Task objective>
Without pictures, return the lines from the one containing "pyautogui.click(x=<x>, y=<y>)" through the last line of the data below, exactly.

Study material>
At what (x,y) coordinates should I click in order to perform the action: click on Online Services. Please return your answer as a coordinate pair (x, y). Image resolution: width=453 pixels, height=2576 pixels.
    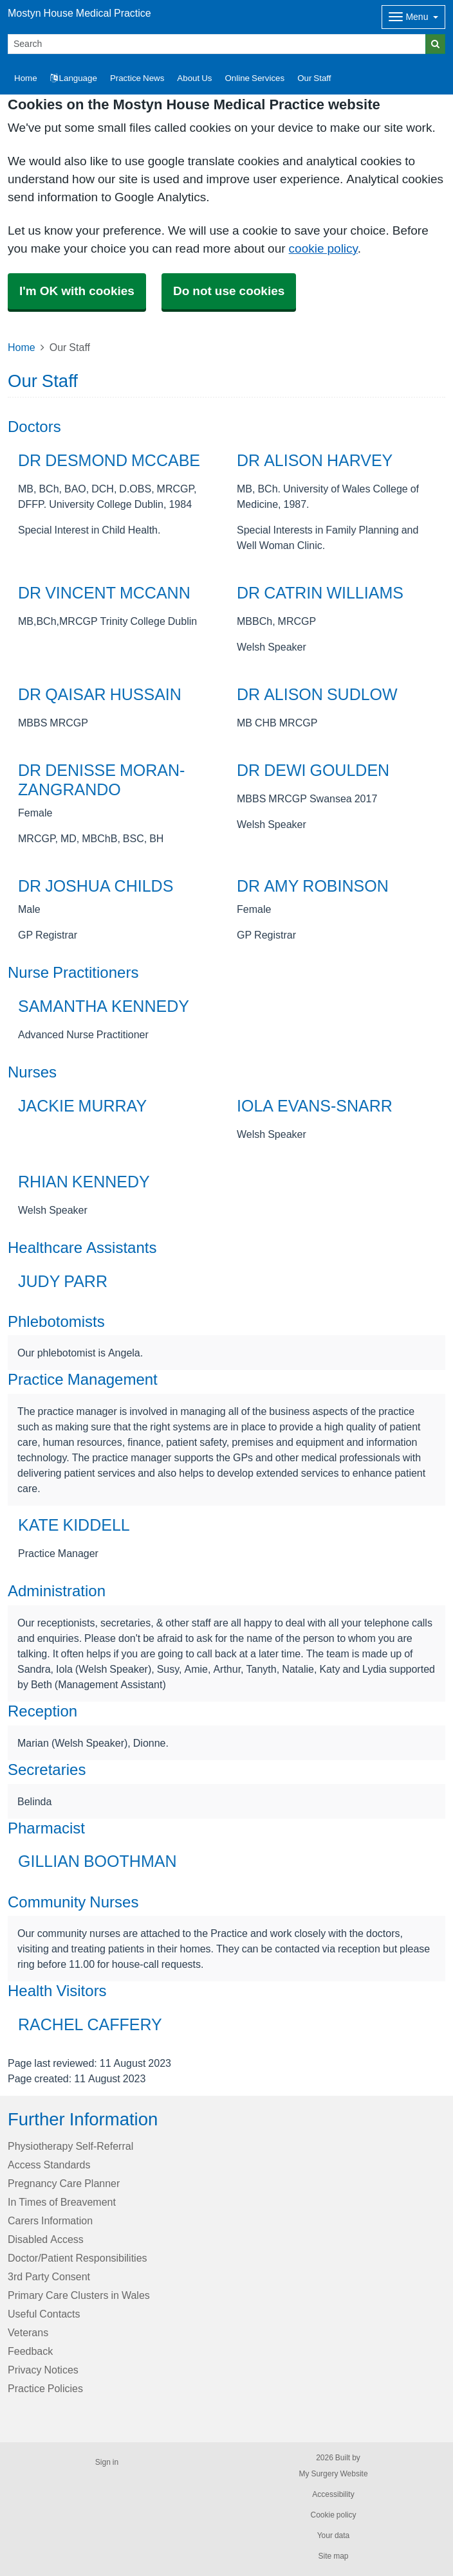
    Looking at the image, I should click on (254, 78).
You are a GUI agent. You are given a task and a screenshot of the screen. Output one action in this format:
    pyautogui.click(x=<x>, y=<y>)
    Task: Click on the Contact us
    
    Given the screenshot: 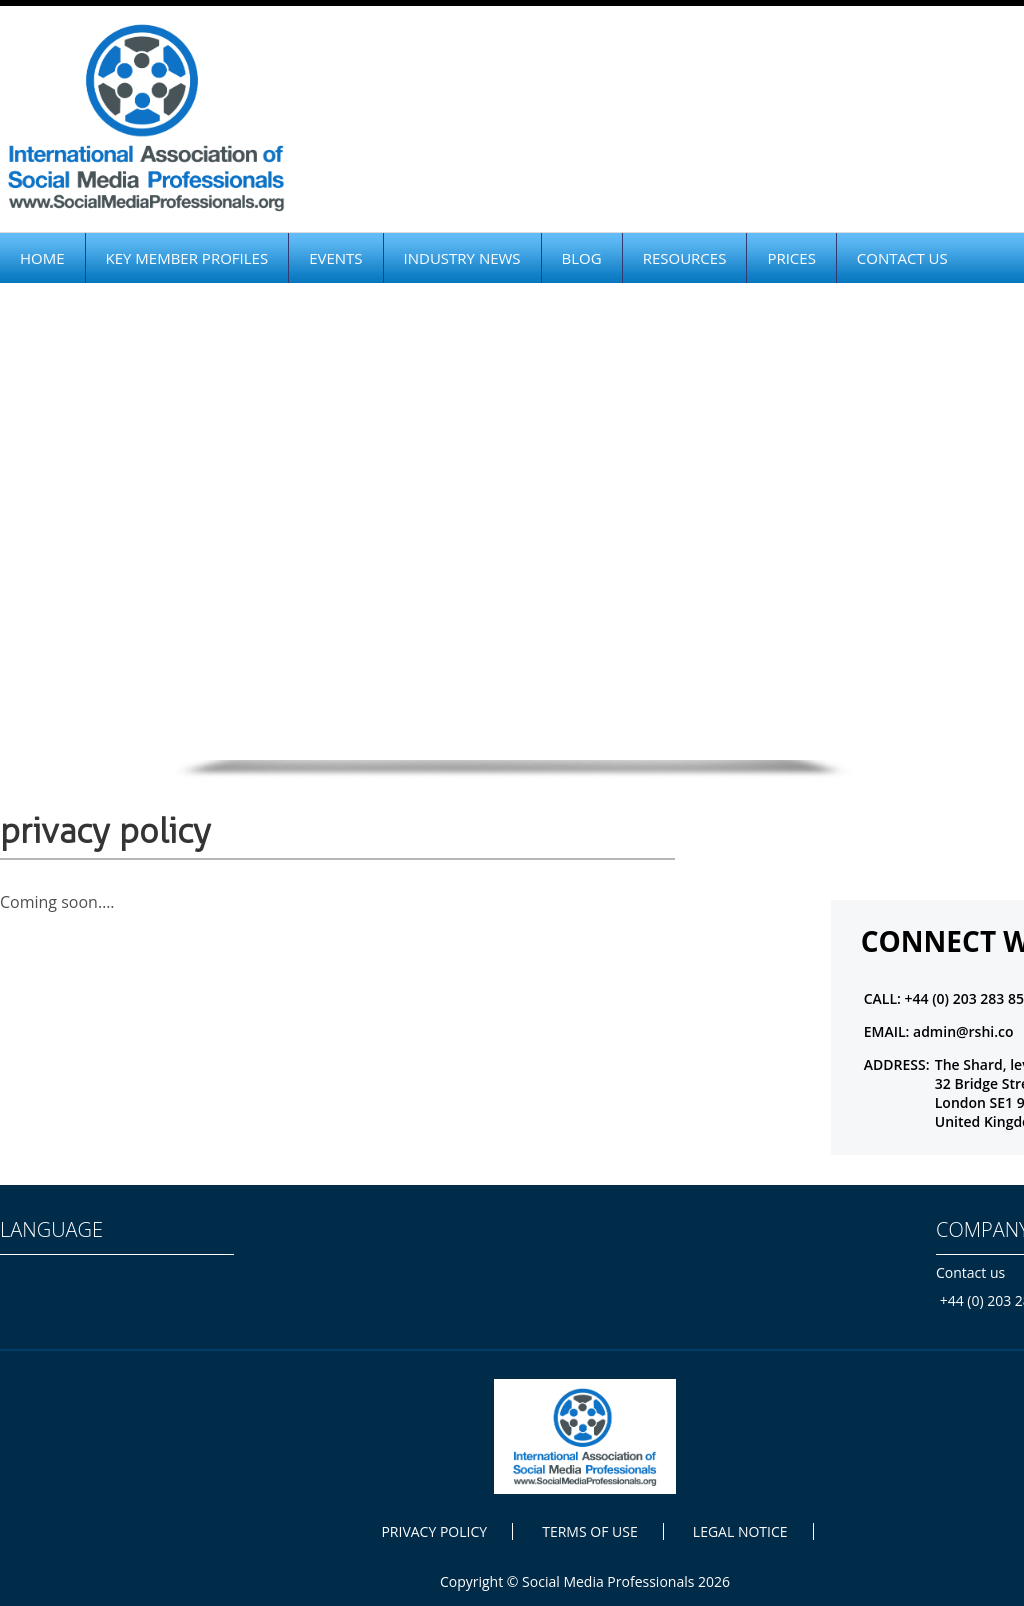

Your solution>
    pyautogui.click(x=<x>, y=<y>)
    Task: Click on the Contact us
    
    Given the screenshot: 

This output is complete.